M. [T], qui indique renoncer au moyen du défaut de motivation de la requête, fait plaider au soutien de son appel que l’audition consulaire prévue pour le 23 janvier 2025 a été annulée, ce qui n’est pas de son fait et qu’il est improbable que soient mise en oeuvre des mesures d’éloignement en raison de la dégradation des relations diplomatiques entre la France et l’Algérie, dont l’amélioration annoncée n’est pas perceptibles à bref délai au regard des récentes déclarations du président algérien.
Le préfet de la [Localité 2] n’était pas représenté.
MOTIFS DE LA DÉCISION
En application de l’article L. 742-4 du CESEDA, le magistrat du siège du tribunal judiciaire peut, dans les mêmes conditions qu’à l’article L. 742-1, être à nouveau saisi aux fins de prolongation du maintien en rétention au-delà de trente jours, dans les cas suivants :
1° En cas d’urgence absolue ou de menace pour l’ordre public ;
2° Lorsque l’impossibilité d’exécuter la décision d’éloignement résulte de la perte ou de la destruction des documents de voyage de l’intéressé, de la dissimulation par celui-ci de son identité ou de l’obstruction volontaire faite à son éloignement ;
3° Lorsque la décision d’éloignement n’a pu être exécutée en raison :
a) du défaut de délivrance des documents de voyage par le consulat dont relève l’intéressé ou lorsque la délivrance des documents de voyage est intervenue trop tardivement pour procéder à l’exécution de la décision d’éloignement ;
b) de l’absence de moyens de transport.
L’étranger peut être maintenu à disposition de la justice dans les conditions prévues à l’article L. 742-2.

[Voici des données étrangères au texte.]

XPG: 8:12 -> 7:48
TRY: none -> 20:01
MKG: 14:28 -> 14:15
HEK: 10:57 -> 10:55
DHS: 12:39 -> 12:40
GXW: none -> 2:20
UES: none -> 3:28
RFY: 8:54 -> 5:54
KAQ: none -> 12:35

Si le juge ordonne la prolongation de la rétention, celle-ci court à compter de l’expiration de la précédente période de rétention et pour une nouvelle période d’une durée maximale de trente jours. La durée maximale de la rétention n’excède alors pas soixante jours.
Selon l’article L. 741-3 du même code, un étranger ne peut être placé ou maintenu en rétention que pour le temps strictement nécessaire à son départ. L’administration exerce toute diligence à cet effet.

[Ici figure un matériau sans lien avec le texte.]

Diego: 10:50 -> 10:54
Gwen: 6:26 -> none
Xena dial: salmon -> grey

En l’espèce, il résulte des éléments du dossier soumis à l’appréciation de la cour que sont réunies plusieurs conditions justifiant la prolongation de la mesure de rétention administrative, à savoir :
— le fait que l’intéressé constitue une menace pour l’ordre public, en ce que, outre sa condamnation par la cour d’appel de Bordeaux ci-avant rappelée, son casier judiciaire porte trace de quatre condamnations antérieures prononcées entre le 19 octobre 2020 et le 03 novembre 2021 pour divers faits qualifiés de vol aggravé, infractions à la législation sur les stupéfiants et violations d’une interdiction de séjour et alors que l’intéressé a utilisé plusieurs alias,
— la dissimulation par l’intéressé de sa réelle identité, ainsi qu’en témoignent les alias figurant à son casier judiciaire et l’usage de l’identité X se disant [D] [B] dans le cadre d’un arrêté portant obligation de quitter le territoire français sans délai pris par le préfet de la [Localité 3] Atlantique le 17 octobre 2020, notifié à l’intéressé le 18 octobre 2020, sans exécution volontaire de sa part.

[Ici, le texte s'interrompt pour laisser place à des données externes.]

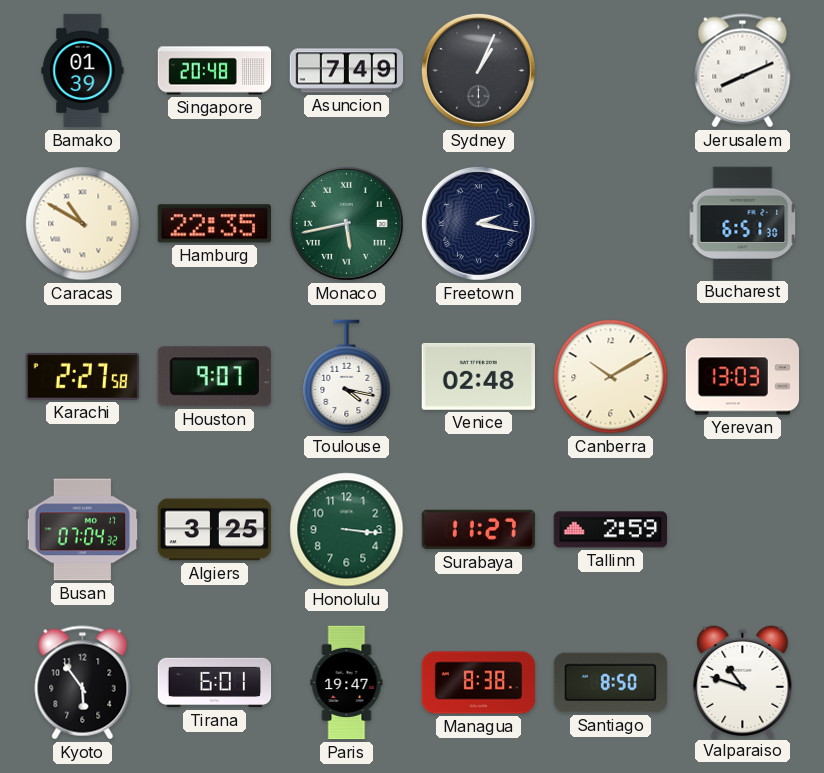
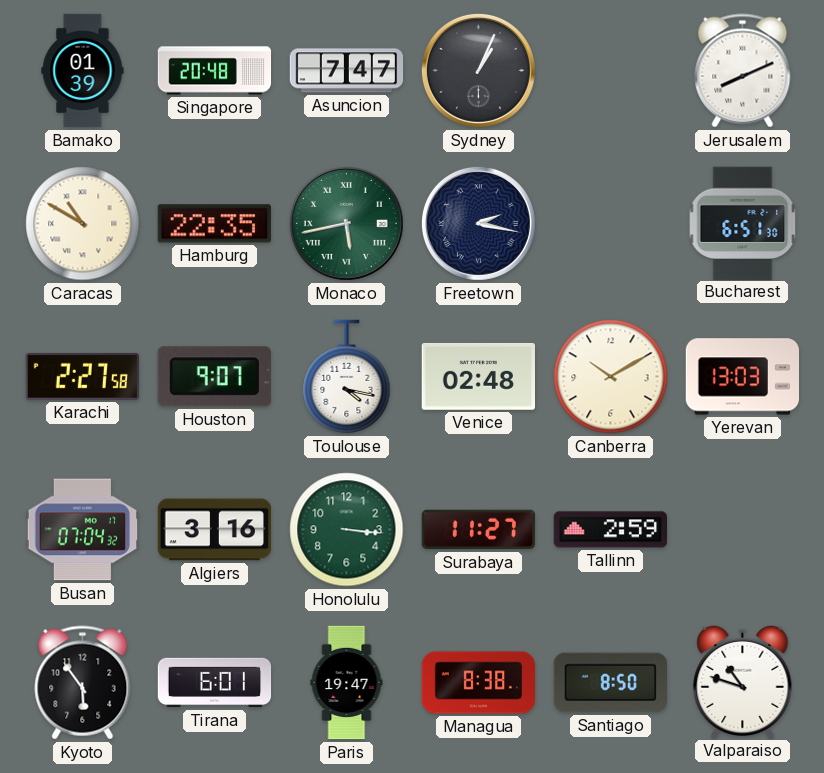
Asuncion: 7:49 -> 7:47
Algiers: 3:25 -> 3:16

M. [T] ne prétend en outre pas valablement que la préfecture de la Haute-Garonne ne sera pas en mesure d’effectuer les diligences destinées à son retour en Algérie dès lors que les relations diplomatiques entre la France et l’Algérie ne sont pas en situation de rupture complète et qu’il ne peut être présumé que ce pays refusera la délivrance du laisser-passer consulaire qui lui a été demandé.
La décision déférée sera en conséquence confirmée et les dépens laissés à la charge de l’État.
PAR CES MOTIFS
Statuant, au terme de débats tenus publiquement, par ordonnance mise à disposition au greffe après avis aux parties ;
Déclarons l’appel recevable ;
— Confirme l’ordonnance rendue le 11 février 2025 à 17h23 par le juge délégué du tribunal judiciaire de Toulouse en toutes ses dispositions,
— Laisse les dépens à la charge de l’État.
Disons que la présente ordonnance sera notifiée à la PREFECTURE DE LA CORREZE, service des étrangers, à Monsieur X se disant [B] [T], ainsi qu’à son conseil et communiquée au Ministère Public.